Persis seperti pernyataan, “Single adalah pilihan, sedangkan jomblo adalah nasib” juga mitos, yang harus kita ragukan dan kritisi bersama. Tapi jika nantinya kita menemukan kesimpulan bahwa jomblo memang nasib, ya sudah terima saja nasib tersebut. Mau bagaimana lagi ya kan.

Tapi kalau kita mau mengkritisi pernyataan ini, sebenarnya jomblo bukanlah nasib melainkan kehendak bebas. Istilah kerennya buat gaya-gayaan adalah free will, dimana kita adalah individu yang secara bebas menentukan nasib kita sendiri.

Tema nasib sebenarnya adalah wacana lama khas abad pertengahan. Adalah rennaisance yang menjadi jembatan masyarakat Eropa menuju zaman yang dinamakan modern. Paradigma hidup yang awalnya viator mundi (manusia di dunia hanyalah peziarah) berubah menjadi faber mundi (orang yang menciptakan dunianya).

Karena kejombloannya, para jomblo kadang hanya menganggap dunia ini sekedar tempat persinggahan sementara, lalu untuk apa pacaran? Pemikiran seperti ini harus diubah menjadi faber mundi, bahwa kita sendirilah yang memilih menjadi jomblo untuk membuat diri kita sendiri berarti. Dengan menjadi jomblo, kita memiliki banyak waktu untuk menciptakan sendiri kehidupan kita.

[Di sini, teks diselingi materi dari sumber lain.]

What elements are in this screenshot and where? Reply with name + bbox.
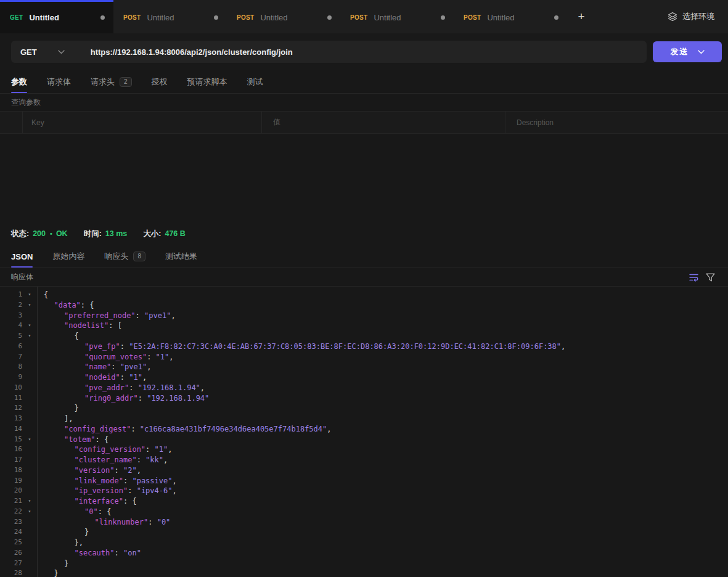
json-punctuation: : (138, 394, 147, 403)
unsaved-dot-indicator (100, 15, 105, 20)
unsaved-dot-indicator (441, 15, 445, 20)
document-tab-title: Untitled (374, 13, 436, 22)
line-number: 25 (0, 538, 22, 548)
response-tab-JSON[interactable]: JSON (11, 245, 33, 268)
fold-arrow-icon[interactable]: ▾ (22, 507, 37, 517)
json-punctuation: : (129, 383, 137, 392)
json-punctuation: , (561, 342, 565, 351)
json-key: "data" (54, 301, 81, 309)
response-tab-响应头[interactable]: 响应头8 (104, 245, 145, 268)
code-line-content: "nodelist": [ (44, 321, 122, 331)
fold-arrow-icon[interactable]: ▾ (22, 300, 37, 311)
fold-arrow-icon[interactable]: ▾ (22, 496, 37, 507)
url-input[interactable]: https://192.168.1.94:8006/api2/json/clus… (76, 47, 293, 57)
response-tab-count-badge: 8 (133, 252, 145, 261)
environment-selector-label: 选择环境 (682, 11, 714, 22)
json-key: "interface" (75, 497, 123, 505)
json-value: "pve1" (144, 311, 171, 320)
code-line-content: "nodeid": "1", (44, 372, 147, 383)
response-tab-label: 原始内容 (52, 251, 84, 262)
send-button[interactable]: 发送 (653, 41, 722, 62)
code-line: 19"link_mode": "passive", (0, 476, 728, 486)
json-response-viewer[interactable]: 1▾{2▾"data": {3"preferred_node": "pve1",… (0, 287, 728, 577)
request-tab-预请求脚本[interactable]: 预请求脚本 (187, 70, 227, 93)
code-line: 14"config_digest": "c166ca8ae431bf7496e3… (0, 424, 728, 435)
json-punctuation: : (145, 445, 154, 454)
code-line: 10"pve_addr": "192.168.1.94", (0, 383, 728, 393)
json-key: "nodelist" (64, 321, 108, 330)
json-key: "totem" (64, 435, 96, 444)
document-tab-title: Untitled (29, 13, 96, 22)
params-table-header: Key 值 Description (0, 111, 728, 134)
json-punctuation: { (75, 332, 79, 340)
new-tab-button[interactable]: + (567, 0, 595, 33)
request-tab-参数[interactable]: 参数 (11, 70, 27, 93)
line-number: 4 (0, 321, 22, 331)
unsaved-dot-indicator (214, 15, 218, 20)
send-options-chevron-icon[interactable] (698, 50, 705, 54)
json-value: "passive" (132, 477, 172, 485)
code-line: 11"ring0_addr": "192.168.1.94" (0, 393, 728, 404)
request-tabs: 参数请求体请求头2授权预请求脚本测试 (0, 70, 728, 94)
code-line: 16"config_version": "1", (0, 444, 728, 455)
document-tab-5[interactable]: POSTUntitled (454, 0, 567, 33)
json-value: "192.168.1.94" (138, 383, 200, 392)
fold-arrow-icon[interactable]: ▾ (22, 435, 37, 445)
params-value-column-header: 值 (262, 112, 505, 133)
code-line-content: "version": "2", (44, 465, 141, 476)
method-badge: POST (464, 14, 481, 21)
code-line-content: } (44, 403, 79, 414)
environment-selector[interactable]: 选择环境 (654, 0, 728, 33)
request-tab-测试[interactable]: 测试 (247, 70, 263, 93)
code-line: 7"quorum_votes": "1", (0, 352, 728, 362)
code-line-content: } (44, 527, 89, 538)
request-tab-label: 授权 (152, 76, 168, 88)
json-key: "secauth" (75, 549, 115, 557)
code-line: 17"cluster_name": "kk", (0, 455, 728, 465)
json-key: "nodeid" (84, 373, 120, 382)
method-select[interactable]: GET (11, 47, 76, 57)
fold-arrow-icon[interactable]: ▾ (22, 331, 37, 342)
line-number: 12 (0, 403, 22, 414)
json-value: "0" (157, 518, 171, 526)
filter-icon[interactable] (702, 271, 718, 284)
wrap-text-icon[interactable] (686, 271, 702, 284)
json-punctuation: , (168, 445, 172, 454)
query-params-section: 查询参数 (0, 94, 728, 111)
code-line: 5▾{ (0, 331, 728, 342)
json-key: "linknumber" (95, 518, 149, 526)
code-line-content: "quorum_votes": "1", (44, 352, 174, 362)
request-tab-请求体[interactable]: 请求体 (47, 70, 71, 93)
method-badge: POST (350, 14, 367, 21)
json-punctuation: : (131, 425, 139, 433)
fold-arrow-icon[interactable]: ▾ (22, 321, 37, 331)
request-tab-label: 参数 (11, 76, 27, 88)
request-tab-授权[interactable]: 授权 (152, 70, 168, 93)
code-line-content: "preferred_node": "pve1", (44, 311, 176, 321)
code-line-content: "totem": { (44, 435, 108, 445)
document-tab-1[interactable]: GETUntitled (0, 0, 113, 33)
size-label: 大小: (143, 229, 161, 239)
code-line-content: "cluster_name": "kk", (44, 455, 168, 465)
json-value: "1" (155, 445, 168, 454)
method-badge: GET (10, 14, 23, 21)
request-tab-请求头[interactable]: 请求头2 (91, 70, 132, 93)
line-number: 16 (0, 444, 22, 455)
line-number: 1 (0, 290, 22, 300)
code-line: 3"preferred_node": "pve1", (0, 311, 728, 321)
response-tab-测试结果[interactable]: 测试结果 (165, 245, 197, 268)
code-line: 18"version": "2", (0, 465, 728, 476)
json-punctuation: , (169, 353, 173, 361)
time-label: 时间: (84, 229, 102, 239)
line-number: 27 (0, 559, 22, 569)
status-separator-dot: • (50, 230, 52, 237)
json-punctuation: , (172, 477, 176, 485)
json-punctuation: : (128, 486, 136, 495)
json-value: "2" (123, 466, 137, 475)
document-tab-2[interactable]: POSTUntitled (113, 0, 227, 33)
document-tab-3[interactable]: POSTUntitled (227, 0, 340, 33)
document-tab-4[interactable]: POSTUntitled (340, 0, 454, 33)
line-number: 14 (0, 424, 22, 435)
response-tab-原始内容[interactable]: 原始内容 (52, 245, 84, 268)
fold-arrow-icon[interactable]: ▾ (22, 290, 37, 300)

Prinsip kehendak bebas yang dipegang seorang jomblo membuatnya progresif mampu membaca realitas kehidupan. Kalau kita mau kritis, bahagianya orang yang tidak jomblo hanya sebatas instastory. Kadang di luar itu mereka mencoba akur dengan kemelut masalah rumah tangga.

Dari sini kita juga bisa mengutip perkataan Rocky Gerung yang berbunyi “Instatory hanyalah tanda anda pernah keluar bareng, bukan tanda anda bahagia.”

Mereka yang menghina jomblo bisa jadi malah asik dengan siklus pdkt-baper-jadian-galau-drama-putus lalu pdkt lagi dengan yang baru. Seorang jomblo yang filosofis bisa mengajukan pertanyaan tentang berapa waktu yang terbuang? Bukan hanya waktu, tapi pikiran, uang dan tenaga yang harusnya bisa dicurahkan pada impian dan masa depan, asek.

Jomblo juga sering dilabeli sebagai mahluk yang tidak berbahagia. Dengan belajar filsafat, kita bisa mempelajari betapa sesatnya kesimpulan semacam ini. Untuk mengkritisi hal ini, di dalam filsafat ada istilah penalaran deduksi dan induksi.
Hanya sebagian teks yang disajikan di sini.